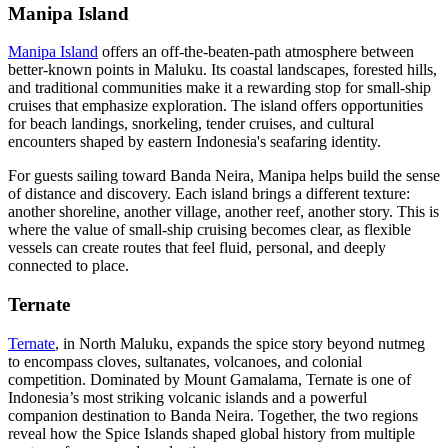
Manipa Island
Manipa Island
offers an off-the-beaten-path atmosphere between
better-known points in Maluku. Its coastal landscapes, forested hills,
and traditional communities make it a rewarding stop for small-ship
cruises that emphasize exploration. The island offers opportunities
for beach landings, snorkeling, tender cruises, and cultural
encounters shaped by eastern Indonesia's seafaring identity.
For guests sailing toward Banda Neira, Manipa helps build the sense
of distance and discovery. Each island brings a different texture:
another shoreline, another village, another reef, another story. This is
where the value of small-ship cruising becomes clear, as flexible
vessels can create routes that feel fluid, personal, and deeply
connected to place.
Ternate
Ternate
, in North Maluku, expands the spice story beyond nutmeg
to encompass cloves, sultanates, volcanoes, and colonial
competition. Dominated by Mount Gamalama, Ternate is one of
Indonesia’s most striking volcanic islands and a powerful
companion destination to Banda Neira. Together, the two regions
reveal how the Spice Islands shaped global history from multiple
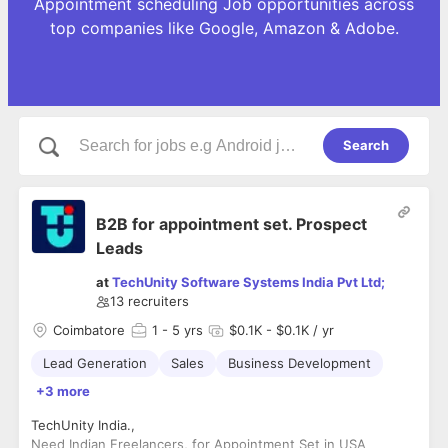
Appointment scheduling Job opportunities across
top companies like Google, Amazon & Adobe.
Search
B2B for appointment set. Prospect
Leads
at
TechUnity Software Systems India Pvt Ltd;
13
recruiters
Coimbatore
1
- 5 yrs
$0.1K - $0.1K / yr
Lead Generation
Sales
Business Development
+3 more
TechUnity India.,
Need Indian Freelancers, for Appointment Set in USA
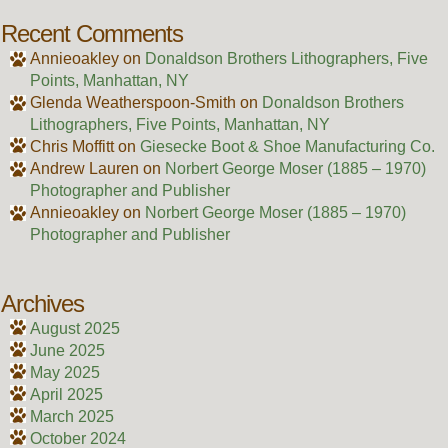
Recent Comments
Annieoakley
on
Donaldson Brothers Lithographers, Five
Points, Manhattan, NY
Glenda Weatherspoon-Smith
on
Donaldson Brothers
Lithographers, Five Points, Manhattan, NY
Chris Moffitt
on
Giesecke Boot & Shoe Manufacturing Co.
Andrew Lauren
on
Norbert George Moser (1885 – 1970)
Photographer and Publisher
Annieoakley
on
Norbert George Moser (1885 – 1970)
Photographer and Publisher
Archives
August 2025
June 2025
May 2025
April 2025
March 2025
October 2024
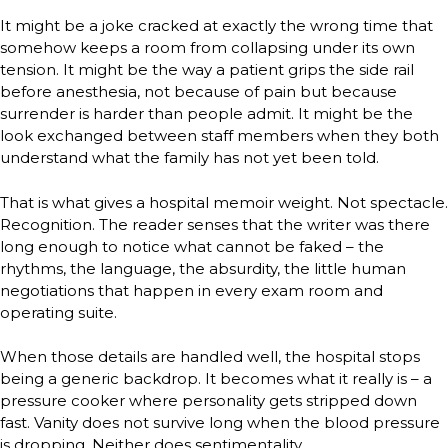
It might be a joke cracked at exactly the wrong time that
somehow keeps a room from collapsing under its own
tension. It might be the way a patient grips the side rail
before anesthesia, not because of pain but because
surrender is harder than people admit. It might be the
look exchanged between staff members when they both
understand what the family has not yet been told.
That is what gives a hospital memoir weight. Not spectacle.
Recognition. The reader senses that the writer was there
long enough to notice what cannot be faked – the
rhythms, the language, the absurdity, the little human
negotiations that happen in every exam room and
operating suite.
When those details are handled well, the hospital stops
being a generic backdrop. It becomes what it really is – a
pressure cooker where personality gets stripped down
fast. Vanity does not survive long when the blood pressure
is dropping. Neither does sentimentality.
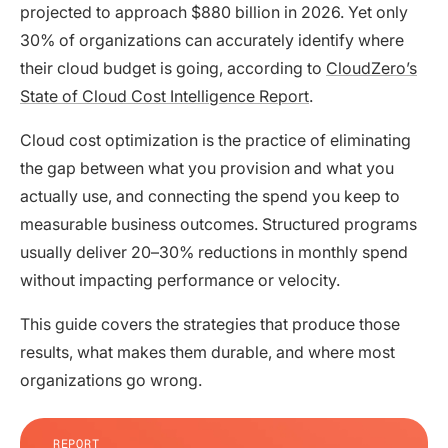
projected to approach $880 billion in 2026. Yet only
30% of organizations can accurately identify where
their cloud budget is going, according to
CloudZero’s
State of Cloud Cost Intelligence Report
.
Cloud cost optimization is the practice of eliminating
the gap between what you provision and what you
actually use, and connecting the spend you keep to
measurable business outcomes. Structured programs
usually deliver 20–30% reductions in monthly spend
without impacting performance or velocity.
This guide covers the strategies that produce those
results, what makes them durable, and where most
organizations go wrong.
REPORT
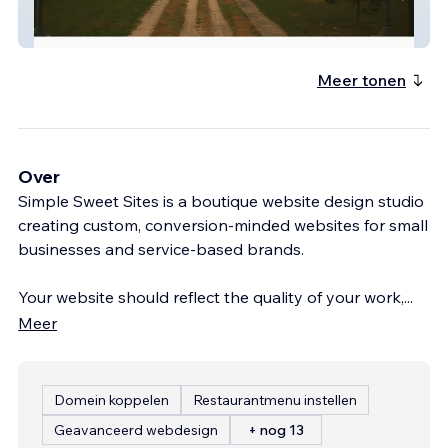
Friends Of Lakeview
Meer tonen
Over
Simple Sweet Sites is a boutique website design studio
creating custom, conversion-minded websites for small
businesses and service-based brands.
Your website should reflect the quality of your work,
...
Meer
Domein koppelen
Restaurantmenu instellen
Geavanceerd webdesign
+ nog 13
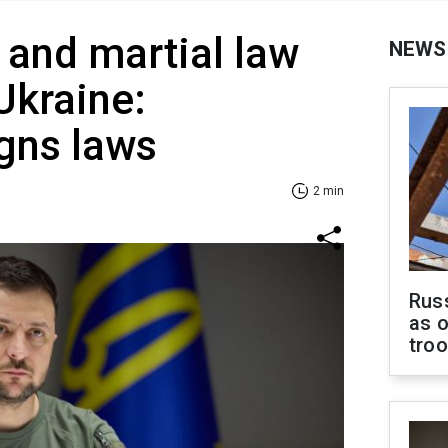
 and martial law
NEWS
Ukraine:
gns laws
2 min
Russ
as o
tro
--- --- ---
- _TASK DETAILS_: Could you write out the records again exactly, without any of their pictures?

- _TASK RESPONSE_:
Manipa Island
Manipa Island
offers an off-the-beaten-path atmosphere between
better-known points in Maluku. Its coastal landscapes, forested hills,
and traditional communities make it a rewarding stop for small-ship
cruises that emphasize exploration. The island offers opportunities
for beach landings, snorkeling, tender cruises, and cultural
encounters shaped by eastern Indonesia's seafaring identity.
For guests sailing toward Banda Neira, Manipa helps build the sense
of distance and discovery. Each island brings a different texture:
another shoreline, another village, another reef, another story. This is
where the value of small-ship cruising becomes clear, as flexible
vessels can create routes that feel fluid, personal, and deeply
connected to place.
Ternate
Ternate
, in North Maluku, expands the spice story beyond nutmeg
to encompass cloves, sultanates, volcanoes, and colonial
competition. Dominated by Mount Gamalama, Ternate is one of
Indonesia’s most striking volcanic islands and a powerful
companion destination to Banda Neira. Together, the two regions
reveal how the Spice Islands shaped global history from multiple
Appointment scheduling Job opportunities across
top companies like Google, Amazon & Adobe.
Search
B2B for appointment set. Prospect
Leads
at
TechUnity Software Systems India Pvt Ltd;
13
recruiters
Coimbatore
1
- 5 yrs
$0.1K - $0.1K / yr
Lead Generation
Sales
Business Development
+3 more
TechUnity India.,
Need Indian Freelancers, for Appointment Set in USA
Recent Comments
Annieoakley
on
Donaldson Brothers Lithographers, Five
Points, Manhattan, NY
Glenda Weatherspoon-Smith
on
Donaldson Brothers
Lithographers, Five Points, Manhattan, NY
Chris Moffitt
on
Giesecke Boot & Shoe Manufacturing Co.
Andrew Lauren
on
Norbert George Moser (1885 – 1970)
Photographer and Publisher
Annieoakley
on
Norbert George Moser (1885 – 1970)
Photographer and Publisher
Archives
August 2025
June 2025
May 2025
April 2025
March 2025
October 2024
It might be a joke cracked at exactly the wrong time that
somehow keeps a room from collapsing under its own
tension. It might be the way a patient grips the side rail
before anesthesia, not because of pain but because
surrender is harder than people admit. It might be the
look exchanged between staff members when they both
understand what the family has not yet been told.
That is what gives a hospital memoir weight. Not spectacle.
Recognition. The reader senses that the writer was there
long enough to notice what cannot be faked – the
rhythms, the language, the absurdity, the little human
negotiations that happen in every exam room and
operating suite.
When those details are handled well, the hospital stops
being a generic backdrop. It becomes what it really is – a
pressure cooker where personality gets stripped down
fast. Vanity does not survive long when the blood pressure
is dropping. Neither does sentimentality.
projected to approach $880 billion in 2026. Yet only
30% of organizations can accurately identify where
their cloud budget is going, according to
CloudZero’s
State of Cloud Cost Intelligence Report
.
Cloud cost optimization is the practice of eliminating
the gap between what you provision and what you
actually use, and connecting the spend you keep to
measurable business outcomes. Structured programs
usually deliver 20–30% reductions in monthly spend
without impacting performance or velocity.
This guide covers the strategies that produce those
results, what makes them durable, and where most
organizations go wrong.
REPORT
Friends Of Lakeview
Meer tonen
Over
Simple Sweet Sites is a boutique website design studio
creating custom, conversion-minded websites for small
businesses and service-based brands.
Your website should reflect the quality of your work,
...
Meer
Domein koppelen
Restaurantmenu instellen
Geavanceerd webdesign
+ nog 13
 and martial law
NEWS
Ukraine:
gns laws
2 min
Russ
as o
tro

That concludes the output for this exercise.